Data listing:
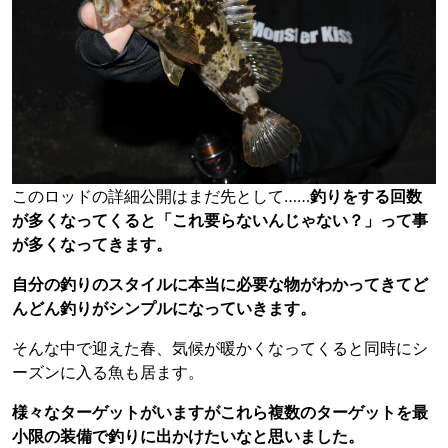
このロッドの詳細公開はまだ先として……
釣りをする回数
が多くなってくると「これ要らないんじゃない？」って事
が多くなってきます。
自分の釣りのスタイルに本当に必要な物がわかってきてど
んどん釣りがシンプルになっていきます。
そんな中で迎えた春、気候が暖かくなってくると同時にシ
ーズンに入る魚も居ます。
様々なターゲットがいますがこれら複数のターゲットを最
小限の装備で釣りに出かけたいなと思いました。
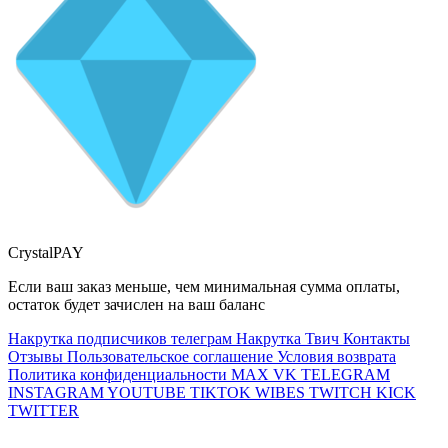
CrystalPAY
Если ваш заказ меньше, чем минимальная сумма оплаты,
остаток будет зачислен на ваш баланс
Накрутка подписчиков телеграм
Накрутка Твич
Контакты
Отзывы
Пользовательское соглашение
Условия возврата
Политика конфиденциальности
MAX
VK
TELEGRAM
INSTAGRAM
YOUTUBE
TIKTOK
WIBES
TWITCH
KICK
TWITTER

==

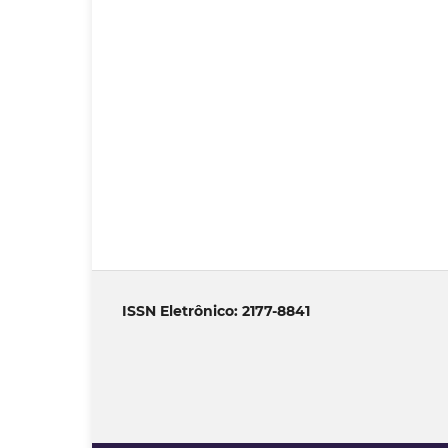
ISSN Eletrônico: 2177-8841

--

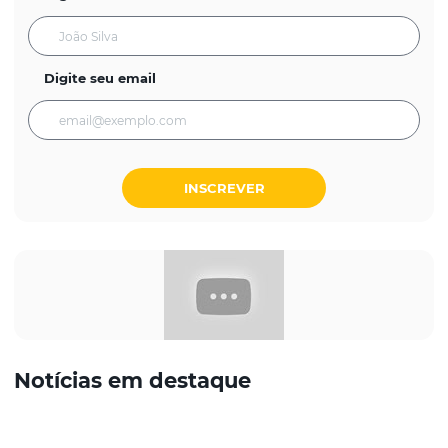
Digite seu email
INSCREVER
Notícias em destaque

Work required: When a line in the data contains "Накрутка", return it as written.

Task response:
Накрутка подписчиков телеграм
Накрутка Твич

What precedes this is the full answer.